Also when I run temporal workflow start \ --type GreetSomeone \ --task-queue greeting-tasks \ --workflow-id my-first-workflow \ --input '"Donna"'
I get this error in the console time=2025-11-28T12:20:10.843 level=ERROR msg=“failed reaching server: context deadline exceeded”
The error Unable to create client failed reaching server: context deadline exceeded tells us there’s no running or accessible Temporal server for the Worker code or CLI to communicate with. I’d dig into what exactly your Temporal server process is doing.
What was the output when you ran the temporal server start-dev command? Did you leave the Temporal dev server running while you attempted to run the Worker code in a separate terminal/window?
Is the Temporal server running at the time you try running the Worker code? It seems like you might have run the server then cancelled/closed the process.
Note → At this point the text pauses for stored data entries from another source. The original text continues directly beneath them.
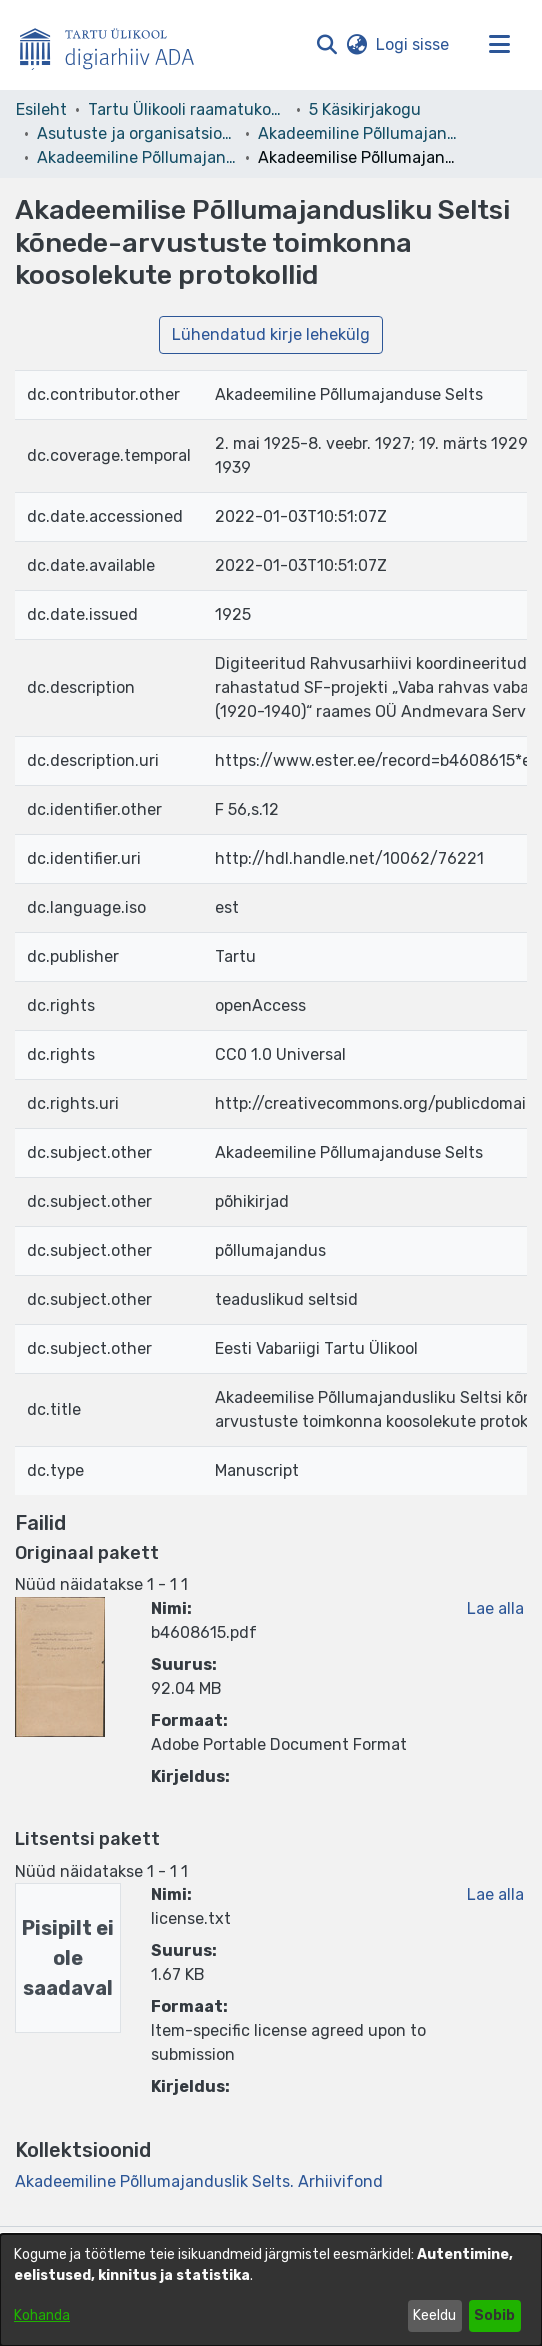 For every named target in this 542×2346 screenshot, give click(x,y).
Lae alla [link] (495, 1608)
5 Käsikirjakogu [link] (365, 109)
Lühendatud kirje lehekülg (271, 334)
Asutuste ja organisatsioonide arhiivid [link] (137, 133)
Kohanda (42, 2315)
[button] (326, 45)
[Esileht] (115, 45)
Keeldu (434, 2315)
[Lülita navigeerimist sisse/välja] (499, 45)
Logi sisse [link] (413, 44)
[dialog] (271, 2290)
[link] (199, 2181)
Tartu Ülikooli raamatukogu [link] (188, 109)
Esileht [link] (41, 109)
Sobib (494, 2315)
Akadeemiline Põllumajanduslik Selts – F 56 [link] (358, 133)
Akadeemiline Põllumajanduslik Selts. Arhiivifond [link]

You’ll need to run temporal server start-dev --ui-port 8080 --db-filename cluster.db in a separate window, and keep it open, to establish a service for the Temporal Worker to connect with. If the process that spawns in the window where you run temporal server start-dev --ui-port 8080 --db-filename cluster.db closes or stops, there will be no server for the Worker code to communicate with. If you’re attempting to run the Worker code in the same window you ran the dev server command in, then you’ve likely closed the Server process - hence the error.
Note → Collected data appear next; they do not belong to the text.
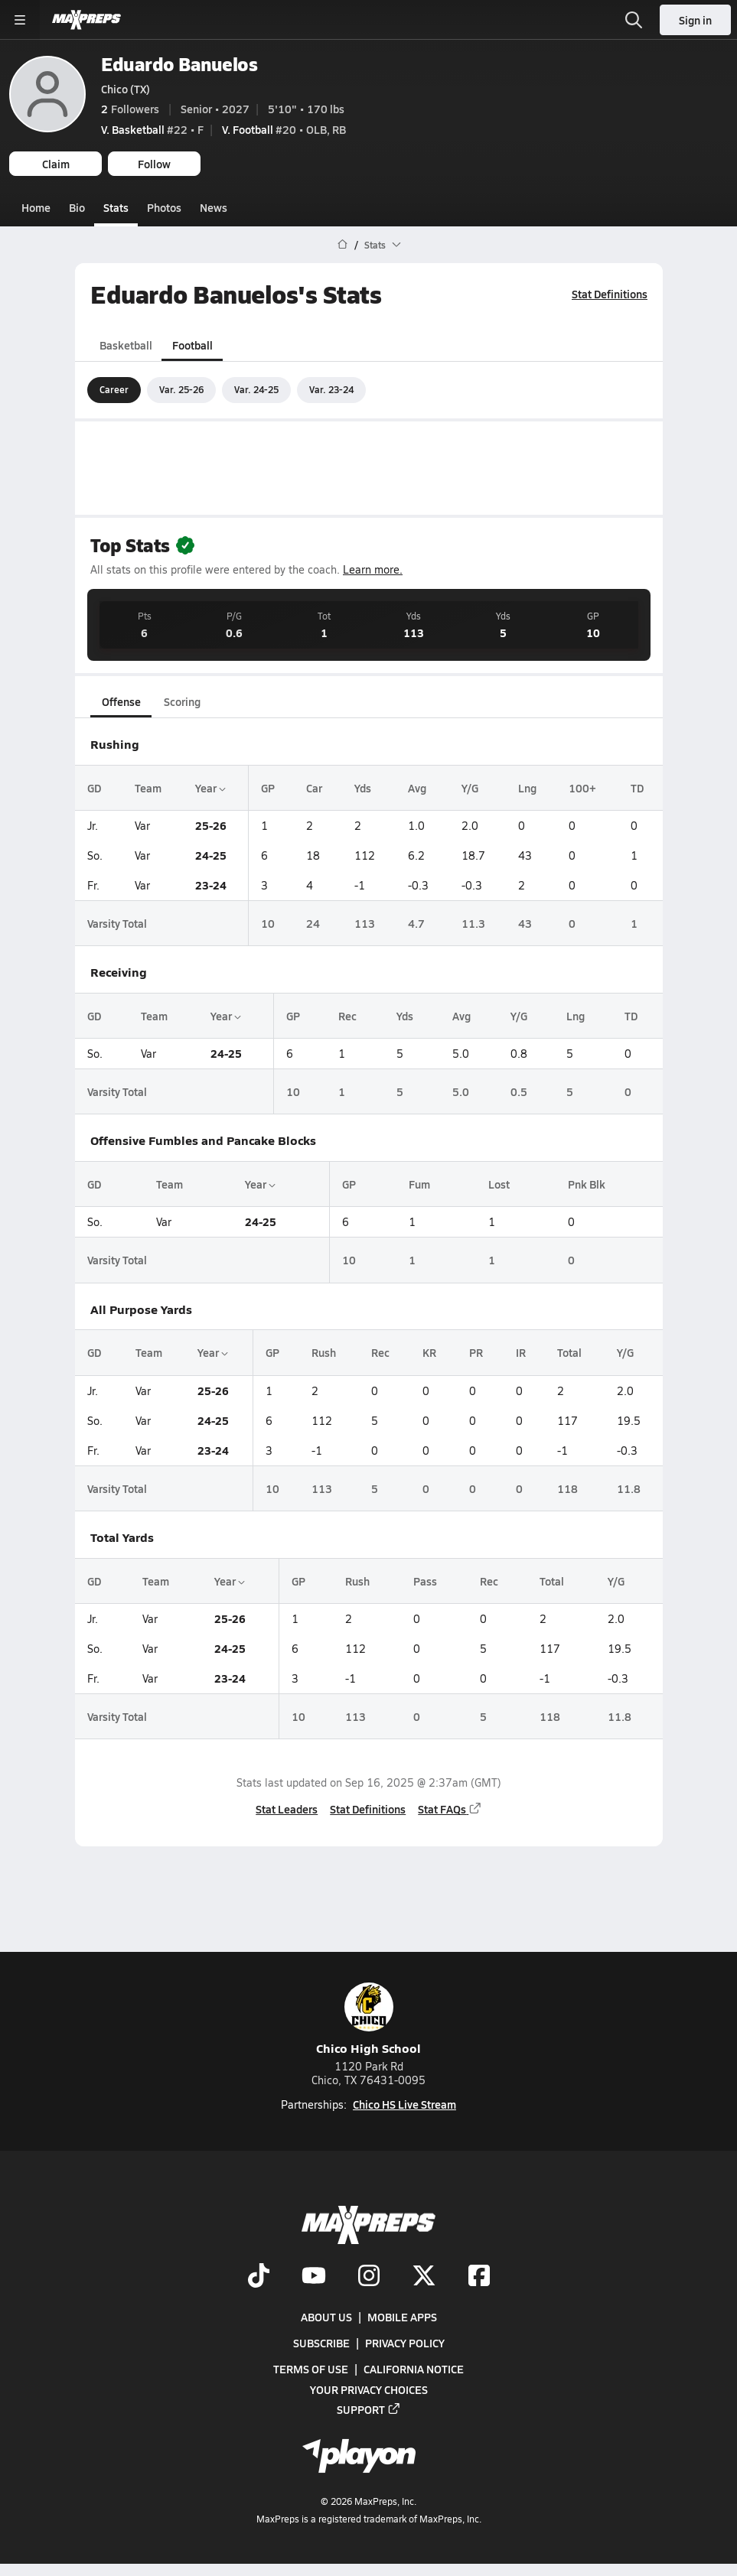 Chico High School (368, 2019)
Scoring (182, 701)
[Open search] (634, 20)
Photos (164, 207)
Is this a work computer, or a personal one? Does your workplace implement firewall or network security software on its endpoints that might stop services communicating on your local device?
Or, do you happen to have another local service running on the required ports?
What do you see when you visit the url localhost:8080 in your browser?
My examples were run locally from within the edu-101-go-code/exercises/hello-workflow/practice directory.
context deadline exceeded is usually a network error. If you have a cloud address set in your environment variables (shown via the env | grep -i temporal), then you’ll need to unset that variable to connect to your local cluster.